Doch erst spät begab sich Mensing auf Spurensuche, um die Biografie seines Großvaters aufzuarbeiten. Berufliche Pflichten, Familie, wenig Freizeit – warum es so lange gedauert habe, könne er nicht genau sagen, erklärt Mensing nachdenklich. Den Anstoß habe der junge Historiker Jan Kwiatkowski gegeben, der als Freiwilliger in Dachau gearbeitet hatte: „Er bot an, mir bei der Suche als Dolmetscher zu helfen.“
Aus Dokumenten, Briefen und Gesprächen rekonstruierte der Historiker die Lebensgeschichte von Konrad Mensing. 1892 geboren, kämpfte er als Soldat im Ersten Weltkrieg an verschiedenen Fronten. Danach schlug er die Verwaltungslaufbahn ein. Von 1927 bis 1933 war er Gemeindevorsteher in Laatzen bei Hannover. Seine SPD-Mitgliedschaft kostete den im Nazi-Jargon „politisch unzuverlässigen“ Beamten 1933 den Job.
Auf zwei Jahre Arbeitslosigkeit folgte von 1935 bis 1940 ein Angestelltenverhältnis bei der Lüneburger Heeresstandortverwaltung. 1937 trat Mensing in die NSDAP ein – zwar unter Druck, „aber er hat sich auch nicht widersetzt“, sagt sein Enkel. 1940 wurde Konrad Mensing ins besetzte Polen geschickt.
Nach einer ersten Station als Kämmerer wurde Mensing 1942 zum Amtskommissar von Exin und damit automatisch zum NSDAP-Ortsgruppenleiter.
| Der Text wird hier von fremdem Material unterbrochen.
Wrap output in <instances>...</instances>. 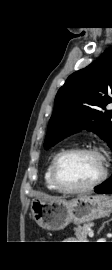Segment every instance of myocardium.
Here are the masks:
<instances>
[{
	"instance_id": "obj_1",
	"label": "myocardium",
	"mask_w": 112,
	"mask_h": 270,
	"mask_svg": "<svg viewBox=\"0 0 112 270\" xmlns=\"http://www.w3.org/2000/svg\"><path fill=\"white\" fill-rule=\"evenodd\" d=\"M74 154H92L100 158L102 162V169H101V173L99 177L95 181L82 187H69L63 183L59 175L60 163L67 156L74 155ZM107 175H108V168H107L105 157L97 149L92 148V147H74V148L65 149L59 152L55 156L52 162V166H51V179L54 186L60 192L67 193V194L84 193V192L93 190L94 188L98 187L106 180Z\"/></svg>"
}]
</instances>
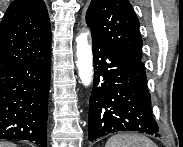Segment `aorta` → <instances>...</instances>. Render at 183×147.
Listing matches in <instances>:
<instances>
[{
  "label": "aorta",
  "mask_w": 183,
  "mask_h": 147,
  "mask_svg": "<svg viewBox=\"0 0 183 147\" xmlns=\"http://www.w3.org/2000/svg\"><path fill=\"white\" fill-rule=\"evenodd\" d=\"M77 61L79 78L84 86L90 85L93 79L92 50L88 44V32L81 33L77 39Z\"/></svg>",
  "instance_id": "obj_1"
}]
</instances>
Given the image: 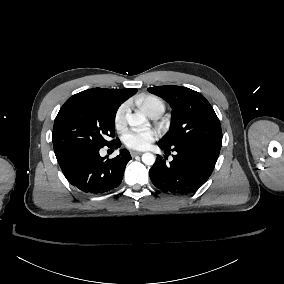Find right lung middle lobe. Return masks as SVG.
<instances>
[{"label":"right lung middle lobe","instance_id":"obj_1","mask_svg":"<svg viewBox=\"0 0 284 284\" xmlns=\"http://www.w3.org/2000/svg\"><path fill=\"white\" fill-rule=\"evenodd\" d=\"M117 108L87 93L71 96L57 114L52 134L56 155L84 148L104 147L110 144L106 136L115 135Z\"/></svg>","mask_w":284,"mask_h":284}]
</instances>
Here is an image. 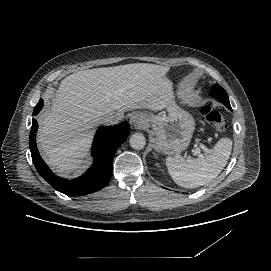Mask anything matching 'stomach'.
Segmentation results:
<instances>
[{
    "instance_id": "0dacf381",
    "label": "stomach",
    "mask_w": 271,
    "mask_h": 271,
    "mask_svg": "<svg viewBox=\"0 0 271 271\" xmlns=\"http://www.w3.org/2000/svg\"><path fill=\"white\" fill-rule=\"evenodd\" d=\"M168 116L141 113L145 119L143 127H151L154 149L166 154L180 153L185 150L195 129L193 117L177 106L173 98L167 104Z\"/></svg>"
}]
</instances>
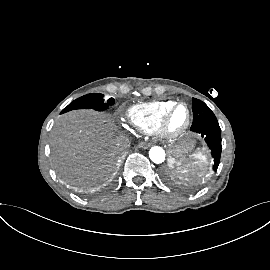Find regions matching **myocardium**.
<instances>
[{"instance_id": "f54148a6", "label": "myocardium", "mask_w": 270, "mask_h": 270, "mask_svg": "<svg viewBox=\"0 0 270 270\" xmlns=\"http://www.w3.org/2000/svg\"><path fill=\"white\" fill-rule=\"evenodd\" d=\"M183 106L186 108L187 111V118L183 126L178 130H172L169 126L170 119L174 111L180 107ZM191 124V110L190 107L185 102H176L174 105H172L163 115L160 125H159V132L165 139L168 140H176L180 137H182L186 131L188 130L189 126Z\"/></svg>"}]
</instances>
Belegt sei, dass er den Beschluss umgesetzt habe, aus der katholischen Pfarrkirche eine Weihehalle zu machen. Im September 1942 sei dort die „Woche der befreiten Heimat“ gefeiert worden. „Er hat diese Woche organisiert. Dass die mit dem Versailler Vertrag abgetrennten Gebiete wieder deutsch wurden, fanden damals viele gut, auch mein Großvater“, sagt Björn Mensing.
Trotz gründlicher Recherche habe er jedoch keinen Hinweis finden können, dass sein Großvater an NS-Verbrechen beteiligt gewesen sei, sagt der Historiker. Der wichtigste Beleg sei für ihn ein Dokument vom Februar 1942, in dem der Kreisleiter seinen Großvater Mensing für das Kriegsverdienstkreuz zweiter Klasse vorschlug – nicht für Verdienste im Sinne der NS-Ideologie, sondern für gute Verwaltungsarbeit.
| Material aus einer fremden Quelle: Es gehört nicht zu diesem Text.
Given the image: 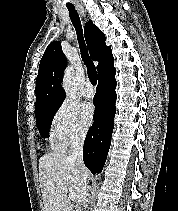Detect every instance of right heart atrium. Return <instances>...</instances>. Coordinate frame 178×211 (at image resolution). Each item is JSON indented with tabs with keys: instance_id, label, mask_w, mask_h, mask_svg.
Returning a JSON list of instances; mask_svg holds the SVG:
<instances>
[{
	"instance_id": "d8ad5b80",
	"label": "right heart atrium",
	"mask_w": 178,
	"mask_h": 211,
	"mask_svg": "<svg viewBox=\"0 0 178 211\" xmlns=\"http://www.w3.org/2000/svg\"><path fill=\"white\" fill-rule=\"evenodd\" d=\"M52 134L62 148L80 144L87 134V126L82 122L77 108L64 101L55 111L52 122Z\"/></svg>"
}]
</instances>
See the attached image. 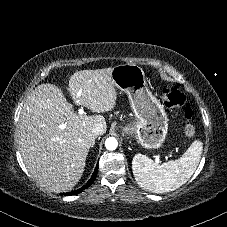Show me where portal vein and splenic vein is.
I'll return each instance as SVG.
<instances>
[{"mask_svg":"<svg viewBox=\"0 0 227 227\" xmlns=\"http://www.w3.org/2000/svg\"><path fill=\"white\" fill-rule=\"evenodd\" d=\"M78 111H79L78 113H79L80 115H82V114L84 113L83 108H80ZM60 128H64V125H61ZM156 161L159 162V158H156Z\"/></svg>","mask_w":227,"mask_h":227,"instance_id":"portal-vein-and-splenic-vein-1","label":"portal vein and splenic vein"}]
</instances>
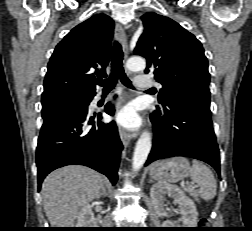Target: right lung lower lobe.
<instances>
[{
    "instance_id": "obj_1",
    "label": "right lung lower lobe",
    "mask_w": 252,
    "mask_h": 231,
    "mask_svg": "<svg viewBox=\"0 0 252 231\" xmlns=\"http://www.w3.org/2000/svg\"><path fill=\"white\" fill-rule=\"evenodd\" d=\"M93 97H87L86 109L80 112H65L44 120L36 152L39 187L51 171L72 164L93 168L116 184L123 146L114 121L104 124L99 114L95 126L94 117L88 116ZM109 105L105 112L114 115Z\"/></svg>"
}]
</instances>
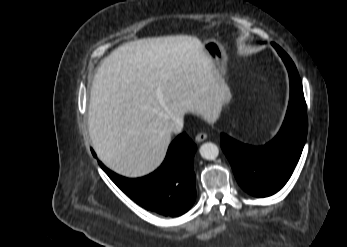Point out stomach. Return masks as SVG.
Masks as SVG:
<instances>
[{"label": "stomach", "mask_w": 347, "mask_h": 247, "mask_svg": "<svg viewBox=\"0 0 347 247\" xmlns=\"http://www.w3.org/2000/svg\"><path fill=\"white\" fill-rule=\"evenodd\" d=\"M203 51L206 56L213 61L214 65L217 66L221 73L224 75L226 72V62L227 54L221 43L216 40H207L203 44ZM228 88V98L225 100L224 104L228 108L232 102V93L230 88Z\"/></svg>", "instance_id": "1"}]
</instances>
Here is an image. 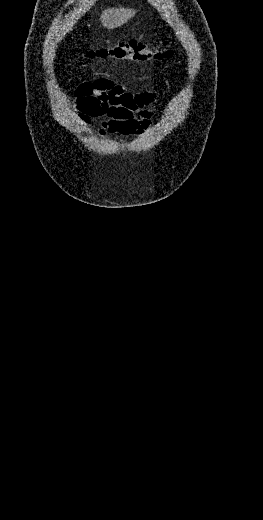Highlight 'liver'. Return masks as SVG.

Nicht minder wichtig war für Björn Mensing ein Treffen mit Janina Hemmerling. Bei seiner Recherche in Kcynia besuchte er die alte Dame, die als Zwölfjährige Zwangsarbeit als Kindermädchen bei den Mensings leisten musste. „Ich habe mehrfach nachgefragt, ob sie sich an irgendwelche Vorfälle erinnern könnte“, berichtet Björn Mensing. Doch Janina Hemmerling verneinte: Sie habe die Zeit im Hause seiner Großeltern nicht in schlimmer Erinnerung. Und ihr Vater, polnischer Mitarbeiter im Rathaus, habe Konrad Mensing als guten Chef bezeichnet. „Dennoch war er natürlich Teil eines Umfelds, in dem Polen als Menschen zweiter Klasse behandelt wurden“, sagt dessen Enkel.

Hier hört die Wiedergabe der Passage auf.